Policy engines have been around for years. If you've worked on networking or authorization, you've used one when setting up ACLs or writing RBAC policies. You may also have heard of more general-purpose policy technologies, such as XACML, or protocols like RADIUS.

At a high level, policy engines take policy and data as input and produce answers to policy questions as output. We can design policy engines as libraries, sidecars, or full-blown services. In a future post, we'll examine the trade-offs with each approach.

When policy engines are integrated into our systems, we refer to those systems as policy-enabled. The goal of policy-enabling systems is to decouple policy decisions from policy enforcement. This decoupling results in policy implementations that are easier to understand, flexible enough to handle future requirements, and less expensive to maintain.

For example, a policy-enabled API-gateway asks its policy engine whether a client request should be allowed. The policy engine makes a decision, and the API-gateway rejects the request or forwards it along. Without the policy engine, the logic that decides whether to accept or reject is hard-coded/configured into the API-gateway.

Diagram of a policy-enabled API gateway querying a policy engine

Decoupling allows us to define policy in a language different from the one used to implement the service that enforces policy. We can choose a higher-level language for expressing policy that makes policy easier to write, update, understand, analyze, and optimize. For example, it's much simpler (for most people) to read and write "permit tcp host 1.2.3.4 port http" than it is read or write the equivalent C (or Java or Python or …) code.

Policy engines usually support declarative languages for defining policy. A declarative language lets us tell the system what we want it to do as opposed to imperative code where we tell the system how to do what we want. Declarative languages balance peoples' need for expressing policy with the policy engine's need to understand the policy definition.

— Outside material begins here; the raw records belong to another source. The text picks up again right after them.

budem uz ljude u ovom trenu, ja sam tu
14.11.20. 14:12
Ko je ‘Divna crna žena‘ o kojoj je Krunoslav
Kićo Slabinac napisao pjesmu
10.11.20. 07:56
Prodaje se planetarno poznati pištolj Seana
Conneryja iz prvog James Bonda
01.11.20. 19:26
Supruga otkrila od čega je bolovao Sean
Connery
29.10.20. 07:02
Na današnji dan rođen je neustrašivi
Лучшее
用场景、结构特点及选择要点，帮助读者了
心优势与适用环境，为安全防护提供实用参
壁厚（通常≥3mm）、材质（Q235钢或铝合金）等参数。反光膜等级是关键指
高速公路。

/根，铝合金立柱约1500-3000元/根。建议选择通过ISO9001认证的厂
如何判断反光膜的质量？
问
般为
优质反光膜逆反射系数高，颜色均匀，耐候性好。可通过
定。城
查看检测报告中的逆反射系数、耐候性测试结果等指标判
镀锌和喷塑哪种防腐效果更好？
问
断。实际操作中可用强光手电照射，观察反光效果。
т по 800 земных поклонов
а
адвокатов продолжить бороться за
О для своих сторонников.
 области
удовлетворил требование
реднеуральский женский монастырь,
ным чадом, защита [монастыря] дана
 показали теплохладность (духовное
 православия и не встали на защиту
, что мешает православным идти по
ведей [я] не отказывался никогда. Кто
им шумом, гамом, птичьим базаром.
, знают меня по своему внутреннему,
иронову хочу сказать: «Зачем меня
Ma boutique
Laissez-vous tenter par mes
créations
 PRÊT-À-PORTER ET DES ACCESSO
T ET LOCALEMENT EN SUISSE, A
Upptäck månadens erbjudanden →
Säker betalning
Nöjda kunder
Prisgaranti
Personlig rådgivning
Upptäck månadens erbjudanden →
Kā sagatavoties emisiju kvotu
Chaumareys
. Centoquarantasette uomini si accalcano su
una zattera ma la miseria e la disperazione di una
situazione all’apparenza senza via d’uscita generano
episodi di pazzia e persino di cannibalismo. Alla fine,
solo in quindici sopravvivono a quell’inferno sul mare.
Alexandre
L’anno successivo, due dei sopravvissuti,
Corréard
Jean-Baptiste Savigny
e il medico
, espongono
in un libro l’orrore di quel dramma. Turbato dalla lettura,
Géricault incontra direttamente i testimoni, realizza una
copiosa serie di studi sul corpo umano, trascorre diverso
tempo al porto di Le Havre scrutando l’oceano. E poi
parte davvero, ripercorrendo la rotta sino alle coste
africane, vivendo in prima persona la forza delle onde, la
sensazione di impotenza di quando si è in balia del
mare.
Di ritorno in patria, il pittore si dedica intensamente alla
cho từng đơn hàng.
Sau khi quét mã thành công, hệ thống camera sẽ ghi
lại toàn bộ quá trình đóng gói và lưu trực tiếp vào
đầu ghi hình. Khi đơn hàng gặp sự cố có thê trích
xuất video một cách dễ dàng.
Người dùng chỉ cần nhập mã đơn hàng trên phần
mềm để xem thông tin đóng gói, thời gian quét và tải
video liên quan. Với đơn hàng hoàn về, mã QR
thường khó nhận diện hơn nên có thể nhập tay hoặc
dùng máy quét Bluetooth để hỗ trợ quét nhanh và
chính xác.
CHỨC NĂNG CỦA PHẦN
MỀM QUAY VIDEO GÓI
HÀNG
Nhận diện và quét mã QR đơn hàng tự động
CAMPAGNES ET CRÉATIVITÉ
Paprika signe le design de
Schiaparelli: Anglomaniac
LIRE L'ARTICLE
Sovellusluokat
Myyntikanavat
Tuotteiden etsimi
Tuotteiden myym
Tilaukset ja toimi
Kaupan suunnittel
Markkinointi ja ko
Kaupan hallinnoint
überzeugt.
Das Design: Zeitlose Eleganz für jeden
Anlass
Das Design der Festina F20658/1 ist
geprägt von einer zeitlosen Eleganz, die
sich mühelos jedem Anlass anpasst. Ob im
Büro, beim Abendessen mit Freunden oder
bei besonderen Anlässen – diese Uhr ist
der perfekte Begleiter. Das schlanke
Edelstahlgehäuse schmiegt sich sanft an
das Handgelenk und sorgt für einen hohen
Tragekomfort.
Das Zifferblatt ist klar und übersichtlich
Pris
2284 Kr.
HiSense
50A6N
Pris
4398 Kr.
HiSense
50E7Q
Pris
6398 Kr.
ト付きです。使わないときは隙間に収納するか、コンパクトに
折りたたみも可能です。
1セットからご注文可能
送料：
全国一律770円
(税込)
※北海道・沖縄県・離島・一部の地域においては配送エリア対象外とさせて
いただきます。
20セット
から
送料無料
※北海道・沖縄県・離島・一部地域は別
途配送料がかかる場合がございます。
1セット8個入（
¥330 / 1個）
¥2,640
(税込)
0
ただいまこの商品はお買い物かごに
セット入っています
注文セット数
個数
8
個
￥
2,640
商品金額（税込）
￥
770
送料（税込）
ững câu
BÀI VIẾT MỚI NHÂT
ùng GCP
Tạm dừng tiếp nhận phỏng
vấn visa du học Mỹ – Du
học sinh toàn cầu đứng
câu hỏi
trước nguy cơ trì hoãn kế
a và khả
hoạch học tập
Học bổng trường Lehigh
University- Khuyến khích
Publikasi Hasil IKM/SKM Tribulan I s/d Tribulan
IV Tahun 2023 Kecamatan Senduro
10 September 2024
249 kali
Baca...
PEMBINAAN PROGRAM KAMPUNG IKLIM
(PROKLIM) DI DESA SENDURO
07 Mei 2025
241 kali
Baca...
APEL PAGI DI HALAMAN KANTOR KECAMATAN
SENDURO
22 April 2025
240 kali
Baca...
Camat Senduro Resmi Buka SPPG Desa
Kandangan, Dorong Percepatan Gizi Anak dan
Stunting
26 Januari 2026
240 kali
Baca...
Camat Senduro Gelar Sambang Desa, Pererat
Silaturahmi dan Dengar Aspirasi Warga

Declarative languages are also nice because they can provide:

  • **Guarantees that code will return an answer (i.e., it will not run forever.)
  • **Concise and readable syntax designed to express constraints.
  • **Consistent and repeatable results given the same code and data.
  • **Dry-run features to see what would happen if code or data changes somehow.
  • **Hot-reloading when we want to change the deployed policy.
  • **Performance optimizations without requiring us to change our code.
  • **Debugging support to answer questions like "why was decision X made?"

Beyond the strengths of using declarative languages for policy, decoupling also enables:

  • **Visibility into policy violations that have occurred in the system.
  • **Automatic remediation when the policy or relevant state changes in the system.
  • **Sharing across different components in the system (which may be written in different languages).

All of the benefits described above become available when we decouple policy decisions from policy enforcement. Furthermore, when we use high-level declarative languages to express policy, we simplify the task of reading, writing, and managing the rules that govern our systems.

That said, it's a lot of work to build policy engines with everything described above. We have to create well-defined languages, implement parsers, compilers, and query evaluation. We also need solid APIs and powerful tools to ingest data, execute queries, debug errors, profile performance, and so on.

In upcoming series we'll dive into existing policy efforts in the cloud native ecosystem and talk more about the Open Policy Agent project. Thanks for reading!